This is a data analytics project where the task is to determine customer segmentation. I've collected the data from first technical assessment from TidyQuant company. I gave my best and applied many logics and approaches for that task. Unfortunately I failed in second technical assessment :( So decided to scale up my analytical skills and here is my project for analytics.
- As I told you I've collected a data via assessment.
- Data was very raw it contained just numbers and it didn't contain any label (Unsupervised data)
- Found attributes of the data such as null values, mean of total order, revenue, etc. using Pandas.
- Analyzed the patterns/trends present in the dataset through univariate and bivariate analysis.
- Found types of customers using Recency, Frequence and Monetary(RFM) model. Here I've search lots of about this RFM techniques from investopedia.com and got reference from GeeksForGeeks.
- Used matplotib and seaborn to find insights of revenue, orders, momthly revenue/orders insights in the part of Exploratory Data Analysis.
- Performed data storytelling methodolgy after very insight (you can find this in .ipynb file uploaded above).
- Cleaned the data and applied feature selection(heatmap) technique for better prediction.

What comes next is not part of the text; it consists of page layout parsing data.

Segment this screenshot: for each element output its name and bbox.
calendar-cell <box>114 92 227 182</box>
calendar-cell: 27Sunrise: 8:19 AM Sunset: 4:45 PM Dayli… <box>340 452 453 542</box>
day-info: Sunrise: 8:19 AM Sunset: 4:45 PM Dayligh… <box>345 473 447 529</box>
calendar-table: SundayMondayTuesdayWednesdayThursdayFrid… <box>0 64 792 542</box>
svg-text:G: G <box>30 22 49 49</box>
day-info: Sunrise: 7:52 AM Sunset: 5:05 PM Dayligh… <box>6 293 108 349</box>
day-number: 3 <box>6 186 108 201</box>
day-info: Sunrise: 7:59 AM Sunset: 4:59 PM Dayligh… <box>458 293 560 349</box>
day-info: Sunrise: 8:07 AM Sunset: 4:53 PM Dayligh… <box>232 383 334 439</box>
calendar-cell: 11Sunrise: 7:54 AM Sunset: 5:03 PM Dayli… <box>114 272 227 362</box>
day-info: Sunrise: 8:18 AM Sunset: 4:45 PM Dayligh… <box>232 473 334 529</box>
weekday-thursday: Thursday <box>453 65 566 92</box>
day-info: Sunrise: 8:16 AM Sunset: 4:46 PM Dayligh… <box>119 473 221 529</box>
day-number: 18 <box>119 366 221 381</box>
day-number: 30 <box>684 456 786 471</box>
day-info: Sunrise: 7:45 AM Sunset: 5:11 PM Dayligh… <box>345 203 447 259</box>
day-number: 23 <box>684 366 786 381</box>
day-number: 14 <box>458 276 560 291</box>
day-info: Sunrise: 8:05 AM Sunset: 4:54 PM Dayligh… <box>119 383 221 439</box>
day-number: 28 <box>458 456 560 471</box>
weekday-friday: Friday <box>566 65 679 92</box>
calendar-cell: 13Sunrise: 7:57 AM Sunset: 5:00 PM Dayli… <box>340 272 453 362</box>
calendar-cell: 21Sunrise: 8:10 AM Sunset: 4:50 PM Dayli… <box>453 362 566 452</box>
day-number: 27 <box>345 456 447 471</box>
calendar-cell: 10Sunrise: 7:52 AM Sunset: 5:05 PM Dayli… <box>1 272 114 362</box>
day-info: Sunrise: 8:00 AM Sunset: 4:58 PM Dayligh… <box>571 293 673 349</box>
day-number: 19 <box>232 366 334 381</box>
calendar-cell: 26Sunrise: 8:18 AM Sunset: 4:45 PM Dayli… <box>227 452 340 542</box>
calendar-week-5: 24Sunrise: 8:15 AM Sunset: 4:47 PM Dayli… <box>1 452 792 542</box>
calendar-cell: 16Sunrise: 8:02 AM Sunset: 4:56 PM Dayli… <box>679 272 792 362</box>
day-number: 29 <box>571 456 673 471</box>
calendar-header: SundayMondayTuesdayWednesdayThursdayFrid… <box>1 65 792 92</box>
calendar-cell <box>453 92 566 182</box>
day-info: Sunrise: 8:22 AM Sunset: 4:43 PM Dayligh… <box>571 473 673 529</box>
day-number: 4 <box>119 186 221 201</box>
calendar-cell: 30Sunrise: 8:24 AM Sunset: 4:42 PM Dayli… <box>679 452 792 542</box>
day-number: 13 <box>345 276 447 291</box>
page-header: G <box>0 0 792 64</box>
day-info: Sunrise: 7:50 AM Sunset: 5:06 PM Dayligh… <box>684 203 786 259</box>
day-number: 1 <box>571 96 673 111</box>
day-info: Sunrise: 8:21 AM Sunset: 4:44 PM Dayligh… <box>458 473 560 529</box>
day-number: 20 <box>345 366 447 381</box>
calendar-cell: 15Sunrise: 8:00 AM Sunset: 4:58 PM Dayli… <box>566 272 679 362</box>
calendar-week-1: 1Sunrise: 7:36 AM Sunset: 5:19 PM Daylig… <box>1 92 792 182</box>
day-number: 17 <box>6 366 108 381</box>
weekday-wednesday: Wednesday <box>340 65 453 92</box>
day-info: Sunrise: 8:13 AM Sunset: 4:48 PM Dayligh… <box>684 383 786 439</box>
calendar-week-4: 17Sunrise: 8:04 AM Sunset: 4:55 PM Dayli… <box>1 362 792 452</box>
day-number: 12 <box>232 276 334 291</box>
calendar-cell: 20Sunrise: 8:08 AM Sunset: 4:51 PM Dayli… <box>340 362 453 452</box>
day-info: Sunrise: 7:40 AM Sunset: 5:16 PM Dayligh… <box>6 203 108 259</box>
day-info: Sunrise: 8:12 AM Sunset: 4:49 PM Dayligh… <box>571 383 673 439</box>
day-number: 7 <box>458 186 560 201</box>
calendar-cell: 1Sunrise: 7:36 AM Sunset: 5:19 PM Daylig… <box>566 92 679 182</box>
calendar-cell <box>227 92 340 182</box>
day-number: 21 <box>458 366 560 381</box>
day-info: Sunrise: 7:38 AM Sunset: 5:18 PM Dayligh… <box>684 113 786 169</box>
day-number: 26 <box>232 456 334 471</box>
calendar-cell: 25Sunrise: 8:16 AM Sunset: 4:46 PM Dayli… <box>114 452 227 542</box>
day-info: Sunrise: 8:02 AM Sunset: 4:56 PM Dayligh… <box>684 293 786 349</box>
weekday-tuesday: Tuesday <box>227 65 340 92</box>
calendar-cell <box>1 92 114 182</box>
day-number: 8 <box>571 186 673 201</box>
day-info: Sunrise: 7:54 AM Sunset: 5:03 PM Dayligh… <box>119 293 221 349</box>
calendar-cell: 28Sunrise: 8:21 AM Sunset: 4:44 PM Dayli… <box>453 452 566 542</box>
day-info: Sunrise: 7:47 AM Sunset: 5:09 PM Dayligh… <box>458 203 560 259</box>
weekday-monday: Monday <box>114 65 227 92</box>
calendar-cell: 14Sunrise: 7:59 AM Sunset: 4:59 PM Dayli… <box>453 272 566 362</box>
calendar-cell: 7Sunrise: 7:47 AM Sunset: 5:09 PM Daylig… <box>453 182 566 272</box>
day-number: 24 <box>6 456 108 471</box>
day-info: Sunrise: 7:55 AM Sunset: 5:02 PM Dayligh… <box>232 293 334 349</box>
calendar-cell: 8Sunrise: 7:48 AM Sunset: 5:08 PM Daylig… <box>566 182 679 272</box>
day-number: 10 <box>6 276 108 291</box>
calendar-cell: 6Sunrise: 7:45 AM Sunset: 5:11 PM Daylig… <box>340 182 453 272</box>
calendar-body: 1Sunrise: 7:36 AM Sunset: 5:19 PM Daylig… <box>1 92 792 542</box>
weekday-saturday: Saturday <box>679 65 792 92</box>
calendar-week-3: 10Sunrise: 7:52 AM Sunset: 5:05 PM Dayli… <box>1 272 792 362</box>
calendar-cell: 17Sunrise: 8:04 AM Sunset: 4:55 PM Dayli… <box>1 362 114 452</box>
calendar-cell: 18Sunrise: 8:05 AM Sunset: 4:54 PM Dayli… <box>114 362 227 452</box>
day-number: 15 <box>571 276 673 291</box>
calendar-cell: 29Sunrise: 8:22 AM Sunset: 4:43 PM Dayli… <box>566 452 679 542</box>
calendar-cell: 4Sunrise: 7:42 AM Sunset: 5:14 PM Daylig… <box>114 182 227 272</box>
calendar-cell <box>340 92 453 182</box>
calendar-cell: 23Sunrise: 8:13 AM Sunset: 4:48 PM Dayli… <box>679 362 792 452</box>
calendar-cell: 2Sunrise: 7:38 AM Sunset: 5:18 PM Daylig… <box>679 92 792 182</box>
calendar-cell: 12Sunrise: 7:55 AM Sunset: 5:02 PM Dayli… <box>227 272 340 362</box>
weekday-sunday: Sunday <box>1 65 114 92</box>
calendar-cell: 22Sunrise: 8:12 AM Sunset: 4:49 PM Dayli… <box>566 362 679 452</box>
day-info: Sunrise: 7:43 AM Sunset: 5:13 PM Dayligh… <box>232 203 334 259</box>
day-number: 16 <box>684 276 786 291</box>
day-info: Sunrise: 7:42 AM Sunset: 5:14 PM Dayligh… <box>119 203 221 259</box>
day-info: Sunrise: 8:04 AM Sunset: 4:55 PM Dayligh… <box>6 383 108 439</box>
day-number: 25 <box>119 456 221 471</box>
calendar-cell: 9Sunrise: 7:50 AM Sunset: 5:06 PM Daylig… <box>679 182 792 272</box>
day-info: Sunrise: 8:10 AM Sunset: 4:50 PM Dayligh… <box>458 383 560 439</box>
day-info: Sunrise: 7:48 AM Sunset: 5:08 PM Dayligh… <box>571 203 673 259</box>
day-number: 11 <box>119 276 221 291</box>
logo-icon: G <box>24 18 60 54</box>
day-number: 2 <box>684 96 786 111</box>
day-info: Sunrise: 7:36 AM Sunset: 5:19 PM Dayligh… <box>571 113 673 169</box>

- To built machine learning pipline for predicting the types of customers based on features I've scaled the data and trained on multi-label classfication data (which mainly based on RFM model [Champions, Potential Customers, Need Attention] ).
- Handled imbalacing of the data using Over-Sampling(SMOTE) technique.
- For better performance I've trained the data on cross-validation and hyperparameter tuning techniques.
- As is a multi-class based problem I've used KNN(93%) and Naive Bayes(87%). Evaluated the using confusion matrixx and classification report.
- Build an insightful Tableau Dashboard based on cleaed and well structured data.